A la Pointe des Saisies les sondages ont permis la découverte de structures et niveaux en place. Le site a connu une réutilisation très postérieure à l’Âge du Fer, manifeste par la présence d’éléments modernes (notamment un tesson de céramique glaçurée et deux fragments de tuyau de pipe en terre blanche) ainsi que de structures ayant en partie bouleversé les niveaux et aménagements antérieurs.

 Probablement liée à la production du sel, une vaste fosse (S8) a connu une phase de combustion assez intense et a ensuite servi de dépotoir. Puis, toujours en liaison avec cet artisanat, la principale structure est un four (S7) dont la longueur totale peut être évaluée à environ 2 m pour une largeur de 1 m. Lui sont associés des moules à sel en forme d’augets parallélépipédiques et une grille supportée par des voûtains. Des murets de pierre sèche à double parement (S3 et S6) et au tracé incurvé sont des éléments architecturaux également attribués à l’Âge du Fer.

 En totalité, ce sont 352 kg d’éléments de briquetages, liés à la production du sel, qui ont été collectés sur le site. Ils correspondent à deux technologies différentes, à savoir d’une part une grille amovible, à base de briques et de boudins de calage et, d’autre part un four à grille fixe (structure S7) à voûtains.

Le mobilier domestique est principalement constitué de plusieurs fragments d’amphore Dressel 1 (fragments de panse et d’anse), en association avec des éléments de céramiques domestiques, que leurs caractéristiques typo-morphologiques (dont des lèvres à cannelure interne fine, des poteries ornées de stries multiples…) permettent une attribution à La Tène finale et plus précisément au 1er siècle av. J.-C.. La présence de ces derniers mobiliers tend à indiquer une occupation sporadique du site au cours de l’antiquité, peut-être en continuité de l’occupation gauloise.

 Ces éléments renouvellent la réflexion sur cette production artisanale dont les infrastructures demeurent relativement moins bien connues sur la côte sud de la Bretagne et sur la côte atlantique, d’une manière plus générale que sur les côtes de la Manche (Daire, 2003). Par ailleurs, l’association, aux Saisies, de mobilier domestique et artisanal apporte un certain nombre d’informations utiles sur la chronologie de l’occupation, assez tardive, ainsi que sur les contacts ayant existé entre les populations locales et d’autres, extérieures à la région, ou bien des négociants (présence d’amphores vinaires, notamment). Ce type d’approche est d’autant plus pertinent que l’on a affaire ici à un territoire insulaire à cette époque, dont la position géographique pourrait avoir induit un rôle fondamental dans les circuits d’échanges par voie maritime.

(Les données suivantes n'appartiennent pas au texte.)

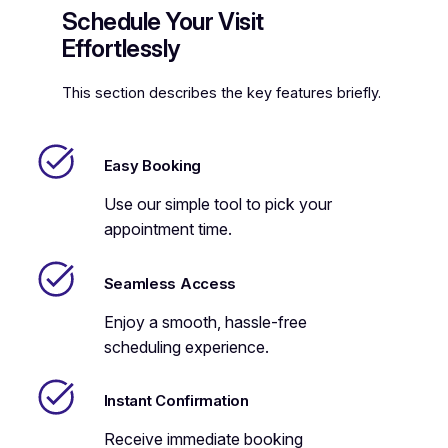
Schedule Your Visit
Effortlessly
This section describes the key features briefly.
Easy Booking
Use our simple tool to pick your
appointment time.
Seamless Access
Enjoy a smooth, hassle-free
scheduling experience.
Instant Confirmation
Receive immediate booking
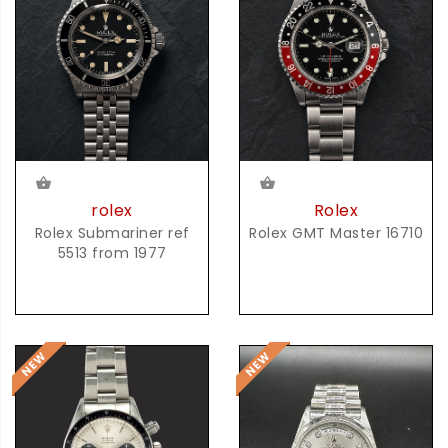
rolex
Rolex
Rolex Submariner ref
Rolex GMT Master 16710
5513 from 1977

 Les données historiques et les textes antiques nous aident à situer cette activité dans le contexte économique de l’époque. Les données archéologiques nous montrent que la production de sel, à l’aube de la conquête romaine, était une activité florissante et sans doute économiquement significative sur les côtes de l’Armorique. La question de la production est intimement liée à celle des transformations (salaisons) et des débouchés (vers la Méditerranée, en particulier), le sel paraissant, pendant tout l’Age du Fer, avoir été lié aux circuits d’échanges à l’échelle européenne.

 

 

Notes

 

(1) Programme autorisé et financé par le Ministère de la Culture (DRAC, SRA Bretagne) et le Conseil Général du Morbihan.

(2) DAIRE M.Y., 2003 – Le sel des Gaulois. Éd. Errance, 152 p.

(3) MOLINES N., DAIRE M.Y., GUYODO J.N. 2004 – Les premiers peuplements de l’île de Groix. Penn ar Bed, n° sp. Histoire Naturelle de l’île de Groix, n°190-191, déc. 2004, p. 39-45.

(4) Ces deux sites des Saisies et de Port-Morvil se trouvant inclus dans l’emprise de la réserve naturelle, les travaux et sondages y ont été réalisés en accord et en concertation avec les gestionnaires de la Réserve François Le Bail et la Société “Bretagne Vivante” (SEPNB, Société pour l’étude et la protection de la Nature en Bretagne) que nous remercions pour leur collaboration.